WHAT YOU WILL DO
Take each line of the entries below that contains "footnote" and copy it.

SUPPLIED RECORDS
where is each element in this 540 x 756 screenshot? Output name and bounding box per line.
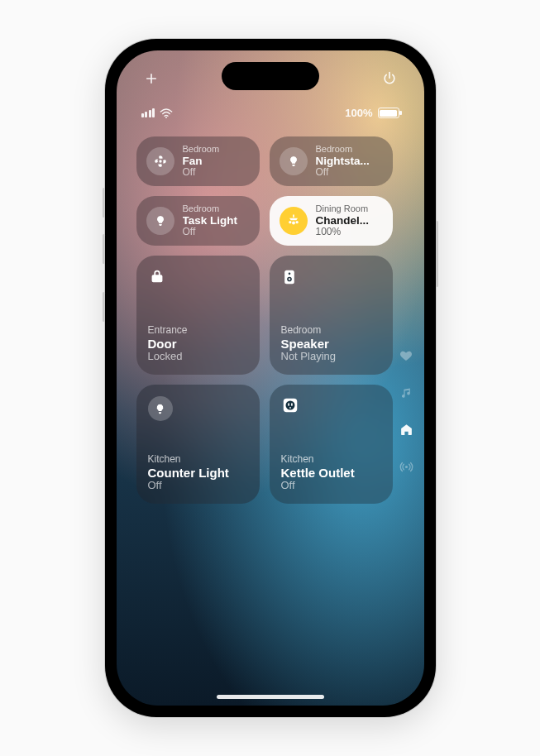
home-page-icon[interactable] [399, 423, 413, 437]
tile-room: Bedroom [183, 203, 238, 214]
status-bar: 100% [117, 107, 424, 119]
cellular-signal-icon [141, 108, 155, 117]
dynamic-island [222, 62, 319, 90]
svg-point-15 [404, 466, 407, 468]
tile-state: Locked [148, 351, 248, 363]
tile-room: Bedroom [281, 325, 381, 337]
plus-icon [144, 71, 159, 86]
add-button[interactable] [141, 69, 161, 89]
tile-name: Task Light [183, 214, 238, 227]
screen: 100% Bedroom Fan Off [117, 50, 424, 706]
tile-name: Nightsta... [316, 155, 370, 168]
battery-icon [378, 108, 399, 118]
tile-state: Off [183, 167, 220, 179]
home-controls-grid: Bedroom Fan Off Bedroom Nightsta... Off [136, 136, 393, 681]
tile-state: Off [183, 227, 238, 238]
power-icon [381, 70, 398, 87]
tile-name: Speaker [281, 337, 381, 351]
svg-point-9 [288, 278, 289, 280]
svg-point-3 [289, 221, 291, 223]
lightbulb-icon [280, 147, 308, 175]
tile-name: Chandel... [316, 214, 370, 227]
iphone-frame: 100% Bedroom Fan Off [105, 39, 436, 717]
tile-name: Counter Light [148, 466, 248, 480]
svg-point-0 [165, 117, 167, 118]
tile-bedroom-task-light[interactable]: Bedroom Task Light Off [136, 196, 260, 246]
tile-room: Bedroom [183, 144, 220, 155]
connectivity-page-icon[interactable] [399, 460, 413, 474]
tile-bedroom-nightstand[interactable]: Bedroom Nightsta... Off [270, 136, 393, 186]
tile-room: Dining Room [316, 203, 370, 214]
tile-dining-chandelier[interactable]: Dining Room Chandel... 100% [270, 196, 393, 246]
lightbulb-icon [146, 207, 174, 235]
svg-point-1 [159, 160, 161, 162]
tile-room: Kitchen [281, 454, 381, 466]
tile-state: Not Playing [281, 351, 381, 363]
svg-rect-2 [293, 215, 294, 218]
tile-kitchen-counter-light[interactable]: Kitchen Counter Light Off [136, 385, 260, 504]
page-indicator[interactable] [399, 348, 413, 474]
lightbulb-icon [148, 396, 173, 421]
tile-room: Kitchen [148, 454, 248, 466]
tile-state: Off [148, 480, 248, 492]
tile-name: Kettle Outlet [281, 466, 381, 480]
speaker-icon [281, 267, 303, 289]
svg-point-4 [292, 222, 295, 225]
wifi-icon [160, 108, 173, 118]
tile-kitchen-kettle-outlet[interactable]: Kitchen Kettle Outlet Off [270, 385, 393, 504]
tile-bedroom-speaker[interactable]: Bedroom Speaker Not Playing [270, 256, 393, 375]
svg-point-7 [288, 273, 290, 275]
tile-room: Entrance [148, 325, 248, 337]
tile-state: 100% [316, 227, 370, 238]
svg-rect-12 [288, 403, 289, 406]
lock-icon [148, 267, 170, 289]
tile-entrance-door[interactable]: Entrance Door Locked [136, 256, 260, 375]
power-button[interactable] [380, 69, 399, 89]
battery-percent: 100% [345, 107, 372, 119]
home-indicator[interactable] [217, 695, 324, 699]
tile-bedroom-fan[interactable]: Bedroom Fan Off [136, 136, 260, 186]
tile-state: Off [316, 167, 370, 179]
svg-point-11 [285, 401, 294, 410]
svg-point-14 [289, 407, 291, 409]
tile-state: Off [281, 480, 381, 492]
fan-icon [146, 147, 174, 175]
tile-name: Door [148, 337, 248, 351]
favorites-page-icon[interactable] [399, 348, 413, 362]
tile-name: Fan [183, 155, 220, 168]
svg-point-5 [295, 221, 298, 223]
outlet-icon [281, 396, 303, 418]
svg-rect-13 [291, 403, 293, 406]
chandelier-icon [280, 207, 308, 235]
music-page-icon[interactable] [399, 385, 413, 400]
tile-room: Bedroom [316, 144, 370, 155]
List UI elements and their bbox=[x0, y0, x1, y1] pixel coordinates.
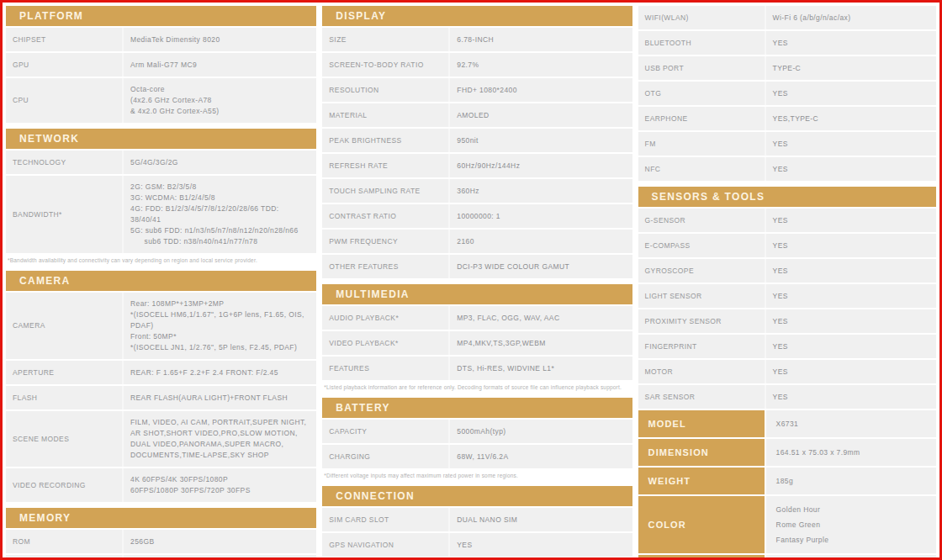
spec-row-dimension: DIMENSION164.51 x 75.03 x 7.9mm bbox=[638, 439, 936, 466]
spec-value-material: AMOLED bbox=[450, 103, 632, 127]
spec-label-gpu: GPU bbox=[6, 53, 124, 77]
spec-label-bandwidth: BANDWIDTH* bbox=[6, 176, 124, 253]
spec-value-gps-navigation: YES bbox=[450, 533, 632, 557]
spec-sheet: PLATFORMCHIPSETMediaTek Dimensity 8020GP… bbox=[0, 0, 942, 560]
spec-row-pwm-frequency: PWM FREQUENCY2160 bbox=[322, 230, 632, 253]
spec-value-otg: YES bbox=[766, 82, 936, 105]
spec-row-material: MATERIALAMOLED bbox=[322, 103, 632, 127]
spec-value-charging: 68W, 11V/6.2A bbox=[450, 445, 632, 468]
spec-value-screen-to-body-ratio: 92.7% bbox=[450, 53, 632, 77]
spec-label-color: COLOR bbox=[638, 496, 766, 553]
spec-value-features: DTS, Hi-RES, WIDVINE L1* bbox=[450, 357, 632, 380]
spec-label-camera: CAMERA bbox=[6, 293, 124, 359]
spec-row-gyroscope: GYROSCOPEYES bbox=[638, 259, 936, 283]
spec-row-gps-navigation: GPS NAVIGATIONYES bbox=[322, 533, 632, 557]
spec-value-color: Golden Hour Rome Green Fantasy Purple bbox=[766, 496, 936, 553]
spec-row-refresh-rate: REFRESH RATE60Hz/90Hz/144Hz bbox=[322, 154, 632, 177]
spec-row-scene-modes: SCENE MODESFILM, VIDEO, AI CAM, PORTRAIT… bbox=[6, 411, 316, 467]
section-footnote: *Listed playback information are for ref… bbox=[322, 382, 632, 392]
spec-label-nfc: NFC bbox=[638, 157, 766, 181]
spec-label-sim-card-slot: SIM CARD SLOT bbox=[322, 508, 450, 531]
spec-value-touch-sampling-rate: 360Hz bbox=[450, 179, 632, 203]
section-header-connection: CONNECTION bbox=[322, 486, 632, 506]
spec-label-fingerprint: FINGERPRINT bbox=[638, 335, 766, 358]
spec-row-bluetooth: BLUETOOTHYES bbox=[638, 31, 936, 55]
spec-row-otg: OTGYES bbox=[638, 82, 936, 105]
spec-value-wifi-wlan: Wi-Fi 6 (a/b/g/n/ac/ax) bbox=[766, 6, 936, 29]
spec-label-screen-to-body-ratio: SCREEN-TO-BODY RATIO bbox=[322, 53, 450, 77]
section-header-multimedia: MULTIMEDIA bbox=[322, 284, 632, 304]
spec-value-technology: 5G/4G/3G/2G bbox=[124, 151, 316, 174]
spec-value-camera: Rear: 108MP*+13MP+2MP *(ISOCELL HM6,1/1.… bbox=[124, 293, 316, 359]
spec-value-dimension: 164.51 x 75.03 x 7.9mm bbox=[766, 439, 936, 466]
spec-label-gyroscope: GYROSCOPE bbox=[638, 259, 766, 283]
spec-row-peak-brightness: PEAK BRIGHTNESS950nit bbox=[322, 129, 632, 152]
spec-value-model: X6731 bbox=[766, 410, 936, 437]
spec-row-model: MODELX6731 bbox=[638, 410, 936, 437]
spec-label-model: MODEL bbox=[638, 410, 766, 437]
spec-label-proximity-sensor: PROXIMITY SENSOR bbox=[638, 309, 766, 333]
spec-row-fm: FMYES bbox=[638, 132, 936, 156]
spec-row-contrast-ratio: CONTRAST RATIO10000000: 1 bbox=[322, 204, 632, 228]
spec-value-audio-playback: MP3, FLAC, OGG, WAV, AAC bbox=[450, 306, 632, 330]
spec-value-resolution: FHD+ 1080*2400 bbox=[450, 78, 632, 102]
spec-value-light-sensor: YES bbox=[766, 284, 936, 308]
spec-label-sar-sensor: SAR SENSOR bbox=[638, 385, 766, 409]
spec-value-refresh-rate: 60Hz/90Hz/144Hz bbox=[450, 154, 632, 177]
spec-row-wifi-wlan: WIFI(WLAN)Wi-Fi 6 (a/b/g/n/ac/ax) bbox=[638, 6, 936, 29]
section-header-network: NETWORK bbox=[6, 129, 316, 149]
section-header-platform: PLATFORM bbox=[6, 6, 316, 26]
spec-label-peak-brightness: PEAK BRIGHTNESS bbox=[322, 129, 450, 152]
spec-row-audio-playback: AUDIO PLAYBACK*MP3, FLAC, OGG, WAV, AAC bbox=[322, 306, 632, 330]
section-title: MULTIMEDIA bbox=[336, 288, 409, 300]
spec-value-ram: 12GB/8GB bbox=[124, 555, 316, 560]
spec-column-middle: DISPLAYSIZE6.78-INCHSCREEN-TO-BODY RATIO… bbox=[322, 6, 632, 554]
spec-value-capacity: 5000mAh(typ) bbox=[450, 420, 632, 443]
spec-value-usb-port: TYPE-C bbox=[766, 56, 936, 80]
section-header-camera: CAMERA bbox=[6, 271, 316, 291]
spec-row-size: SIZE6.78-INCH bbox=[322, 28, 632, 51]
spec-row-bandwidth: BANDWIDTH*2G: GSM: B2/3/5/8 3G: WCDMA: B… bbox=[6, 176, 316, 253]
spec-value-motor: YES bbox=[766, 360, 936, 383]
spec-value-operating-system: Android™ 13 bbox=[766, 555, 936, 560]
spec-row-chipset: CHIPSETMediaTek Dimensity 8020 bbox=[6, 28, 316, 51]
spec-row-other-features: OTHER FEATURESDCI-P3 WIDE COLOUR GAMUT bbox=[322, 255, 632, 278]
spec-value-e-compass: YES bbox=[766, 234, 936, 257]
spec-label-gps-navigation: GPS NAVIGATION bbox=[322, 533, 450, 557]
spec-label-fm: FM bbox=[638, 132, 766, 156]
spec-value-peak-brightness: 950nit bbox=[450, 129, 632, 152]
spec-label-otg: OTG bbox=[638, 82, 766, 105]
spec-value-g-sensor: YES bbox=[766, 209, 936, 232]
spec-row-sim-card-slot: SIM CARD SLOTDUAL NANO SIM bbox=[322, 508, 632, 531]
spec-label-video-recording: VIDEO RECORDING bbox=[6, 468, 124, 502]
spec-label-audio-playback: AUDIO PLAYBACK* bbox=[322, 306, 450, 330]
spec-value-gpu: Arm Mali-G77 MC9 bbox=[124, 53, 316, 77]
spec-label-flash: FLASH bbox=[6, 386, 124, 409]
spec-value-rom: 256GB bbox=[124, 530, 316, 553]
section-title: CONNECTION bbox=[336, 490, 415, 502]
spec-label-dimension: DIMENSION bbox=[638, 439, 766, 466]
spec-row-technology: TECHNOLOGY5G/4G/3G/2G bbox=[6, 151, 316, 174]
section-title: CAMERA bbox=[19, 275, 70, 287]
spec-label-wifi-wlan: WIFI(WLAN) bbox=[638, 6, 766, 29]
spec-row-video-playback: VIDEO PLAYBACK*MP4,MKV,TS,3GP,WEBM bbox=[322, 331, 632, 355]
section-title: NETWORK bbox=[19, 133, 79, 145]
section-header-sensors-tools: SENSORS & TOOLS bbox=[638, 187, 936, 207]
spec-row-resolution: RESOLUTIONFHD+ 1080*2400 bbox=[322, 78, 632, 102]
spec-label-usb-port: USB PORT bbox=[638, 56, 766, 80]
spec-label-light-sensor: LIGHT SENSOR bbox=[638, 284, 766, 308]
section-title: MEMORY bbox=[19, 512, 71, 524]
spec-label-technology: TECHNOLOGY bbox=[6, 151, 124, 174]
spec-value-pwm-frequency: 2160 bbox=[450, 230, 632, 253]
spec-value-video-playback: MP4,MKV,TS,3GP,WEBM bbox=[450, 331, 632, 355]
section-footnote: *Different voltage inputs may affect max… bbox=[322, 470, 632, 480]
spec-label-touch-sampling-rate: TOUCH SAMPLING RATE bbox=[322, 179, 450, 203]
spec-label-chipset: CHIPSET bbox=[6, 28, 124, 51]
section-header-display: DISPLAY bbox=[322, 6, 632, 26]
spec-value-cpu: Octa-core (4x2.6 GHz Cortex-A78 & 4x2.0 … bbox=[124, 78, 316, 123]
spec-value-fm: YES bbox=[766, 132, 936, 156]
spec-value-size: 6.78-INCH bbox=[450, 28, 632, 51]
spec-label-contrast-ratio: CONTRAST RATIO bbox=[322, 204, 450, 228]
spec-value-bandwidth: 2G: GSM: B2/3/5/8 3G: WCDMA: B1/2/4/5/8 … bbox=[124, 176, 316, 253]
spec-value-video-recording: 4K 60FPS/4K 30FPS/1080P 60FPS/1080P 30FP… bbox=[124, 468, 316, 502]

SOLUTION TO THE EXERCISE
section-footnote: *Listed playback information are for ref… bbox=[322, 382, 632, 392]
section-footnote: *Different voltage inputs may affect max… bbox=[322, 470, 632, 480]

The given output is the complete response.